-- STUDY MATERIAL follows --

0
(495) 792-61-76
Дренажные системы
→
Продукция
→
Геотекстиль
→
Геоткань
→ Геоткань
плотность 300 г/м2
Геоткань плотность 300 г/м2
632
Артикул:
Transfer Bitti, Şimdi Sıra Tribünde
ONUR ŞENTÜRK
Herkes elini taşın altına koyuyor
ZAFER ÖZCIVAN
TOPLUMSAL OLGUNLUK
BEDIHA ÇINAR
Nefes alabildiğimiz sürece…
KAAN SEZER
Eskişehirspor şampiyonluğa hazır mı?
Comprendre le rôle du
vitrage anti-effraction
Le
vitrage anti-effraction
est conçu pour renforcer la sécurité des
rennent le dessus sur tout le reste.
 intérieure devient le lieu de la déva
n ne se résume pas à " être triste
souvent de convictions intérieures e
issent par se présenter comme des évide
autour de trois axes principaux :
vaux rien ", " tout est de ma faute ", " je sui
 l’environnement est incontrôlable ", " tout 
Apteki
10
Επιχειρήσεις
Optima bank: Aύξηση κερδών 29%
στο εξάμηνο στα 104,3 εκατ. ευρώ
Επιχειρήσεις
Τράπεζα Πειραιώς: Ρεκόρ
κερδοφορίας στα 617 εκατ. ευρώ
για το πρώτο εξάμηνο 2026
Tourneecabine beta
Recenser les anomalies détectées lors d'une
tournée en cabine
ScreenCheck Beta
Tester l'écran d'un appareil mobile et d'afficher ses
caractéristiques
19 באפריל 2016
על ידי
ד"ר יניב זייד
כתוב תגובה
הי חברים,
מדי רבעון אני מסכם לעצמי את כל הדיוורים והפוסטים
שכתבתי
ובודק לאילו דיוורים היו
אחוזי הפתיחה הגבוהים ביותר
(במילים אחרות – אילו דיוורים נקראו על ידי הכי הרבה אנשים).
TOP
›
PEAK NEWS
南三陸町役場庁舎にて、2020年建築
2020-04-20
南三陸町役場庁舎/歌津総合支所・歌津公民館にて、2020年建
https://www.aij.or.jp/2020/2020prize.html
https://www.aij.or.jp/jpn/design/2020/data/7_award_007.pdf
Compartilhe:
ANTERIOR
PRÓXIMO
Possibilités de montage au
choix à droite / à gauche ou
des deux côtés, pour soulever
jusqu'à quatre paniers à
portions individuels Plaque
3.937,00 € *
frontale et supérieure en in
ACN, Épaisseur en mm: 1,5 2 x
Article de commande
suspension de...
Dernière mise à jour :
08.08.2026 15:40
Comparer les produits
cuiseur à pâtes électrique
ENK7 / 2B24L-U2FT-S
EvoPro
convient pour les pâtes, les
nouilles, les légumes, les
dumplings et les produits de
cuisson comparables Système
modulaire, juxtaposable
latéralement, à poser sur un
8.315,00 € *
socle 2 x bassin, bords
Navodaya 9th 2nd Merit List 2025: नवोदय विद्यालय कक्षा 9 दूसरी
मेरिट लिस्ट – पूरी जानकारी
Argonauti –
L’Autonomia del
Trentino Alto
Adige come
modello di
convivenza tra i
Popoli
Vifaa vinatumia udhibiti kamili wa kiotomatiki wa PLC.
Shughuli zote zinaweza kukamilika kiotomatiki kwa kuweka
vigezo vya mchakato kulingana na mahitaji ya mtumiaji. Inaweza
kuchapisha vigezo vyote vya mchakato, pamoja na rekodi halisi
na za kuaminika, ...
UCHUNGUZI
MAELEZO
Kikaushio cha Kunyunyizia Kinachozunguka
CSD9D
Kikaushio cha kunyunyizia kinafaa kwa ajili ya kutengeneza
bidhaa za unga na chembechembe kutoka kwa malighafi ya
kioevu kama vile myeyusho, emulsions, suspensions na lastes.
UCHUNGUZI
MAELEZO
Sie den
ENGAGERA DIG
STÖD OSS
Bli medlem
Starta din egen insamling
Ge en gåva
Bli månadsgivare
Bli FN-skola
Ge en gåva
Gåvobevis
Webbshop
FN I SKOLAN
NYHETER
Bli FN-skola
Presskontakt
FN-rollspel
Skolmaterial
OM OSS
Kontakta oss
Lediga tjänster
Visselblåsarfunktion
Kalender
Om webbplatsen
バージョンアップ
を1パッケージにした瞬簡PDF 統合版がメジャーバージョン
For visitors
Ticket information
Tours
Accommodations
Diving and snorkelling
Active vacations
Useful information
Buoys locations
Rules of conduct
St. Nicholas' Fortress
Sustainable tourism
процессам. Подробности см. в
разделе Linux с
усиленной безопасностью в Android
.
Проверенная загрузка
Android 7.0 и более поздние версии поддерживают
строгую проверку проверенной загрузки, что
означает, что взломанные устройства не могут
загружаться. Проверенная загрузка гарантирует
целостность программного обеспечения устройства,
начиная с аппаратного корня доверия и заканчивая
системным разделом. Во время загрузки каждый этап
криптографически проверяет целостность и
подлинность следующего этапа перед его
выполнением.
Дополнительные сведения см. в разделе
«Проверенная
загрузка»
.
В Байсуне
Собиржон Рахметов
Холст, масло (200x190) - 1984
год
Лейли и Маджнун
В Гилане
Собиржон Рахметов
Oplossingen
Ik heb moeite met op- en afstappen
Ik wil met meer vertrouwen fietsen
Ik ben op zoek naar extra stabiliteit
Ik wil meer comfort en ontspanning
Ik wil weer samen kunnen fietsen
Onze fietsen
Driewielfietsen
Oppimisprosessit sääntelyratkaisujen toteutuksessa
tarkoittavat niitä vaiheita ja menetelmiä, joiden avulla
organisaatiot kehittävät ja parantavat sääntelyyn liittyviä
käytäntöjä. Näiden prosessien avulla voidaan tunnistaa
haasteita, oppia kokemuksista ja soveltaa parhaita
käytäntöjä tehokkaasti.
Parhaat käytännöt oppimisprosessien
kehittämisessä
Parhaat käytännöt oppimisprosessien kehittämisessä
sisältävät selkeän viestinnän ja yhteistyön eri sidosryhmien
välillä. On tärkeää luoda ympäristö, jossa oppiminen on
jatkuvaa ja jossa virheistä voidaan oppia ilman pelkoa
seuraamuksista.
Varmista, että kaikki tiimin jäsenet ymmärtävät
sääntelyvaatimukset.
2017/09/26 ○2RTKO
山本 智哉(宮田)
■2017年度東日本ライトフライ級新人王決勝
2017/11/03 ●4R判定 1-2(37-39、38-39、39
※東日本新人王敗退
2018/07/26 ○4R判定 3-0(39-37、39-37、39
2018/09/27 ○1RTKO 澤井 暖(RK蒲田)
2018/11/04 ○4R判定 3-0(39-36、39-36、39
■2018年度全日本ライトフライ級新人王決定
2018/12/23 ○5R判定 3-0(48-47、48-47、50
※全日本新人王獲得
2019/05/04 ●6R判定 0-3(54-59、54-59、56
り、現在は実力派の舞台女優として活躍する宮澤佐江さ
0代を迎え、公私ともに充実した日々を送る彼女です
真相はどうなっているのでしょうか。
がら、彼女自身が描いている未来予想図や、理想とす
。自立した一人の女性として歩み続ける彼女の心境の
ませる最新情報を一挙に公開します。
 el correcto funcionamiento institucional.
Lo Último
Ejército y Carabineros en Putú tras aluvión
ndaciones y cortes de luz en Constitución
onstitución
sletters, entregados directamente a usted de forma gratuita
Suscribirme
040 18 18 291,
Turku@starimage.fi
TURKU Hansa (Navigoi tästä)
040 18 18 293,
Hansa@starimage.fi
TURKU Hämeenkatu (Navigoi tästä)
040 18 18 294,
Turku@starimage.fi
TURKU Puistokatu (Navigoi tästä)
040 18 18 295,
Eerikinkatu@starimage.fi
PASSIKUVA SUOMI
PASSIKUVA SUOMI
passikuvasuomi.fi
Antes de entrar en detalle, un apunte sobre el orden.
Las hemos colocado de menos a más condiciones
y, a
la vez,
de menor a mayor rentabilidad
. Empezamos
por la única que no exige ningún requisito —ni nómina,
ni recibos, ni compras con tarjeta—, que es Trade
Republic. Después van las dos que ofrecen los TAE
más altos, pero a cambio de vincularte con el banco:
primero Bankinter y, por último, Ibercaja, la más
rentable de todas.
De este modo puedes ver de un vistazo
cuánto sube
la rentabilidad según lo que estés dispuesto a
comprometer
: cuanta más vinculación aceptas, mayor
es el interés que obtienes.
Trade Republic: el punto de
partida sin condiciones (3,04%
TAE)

-- STUDY MATERIAL concluded --

• **PROBLEM TO WORK ON**: Using the records above, report each line with the string "tästä".

• **TASK ANSWER**:
TURKU Hansa (Navigoi tästä)
TURKU Hämeenkatu (Navigoi tästä)
TURKU Puistokatu (Navigoi tästä)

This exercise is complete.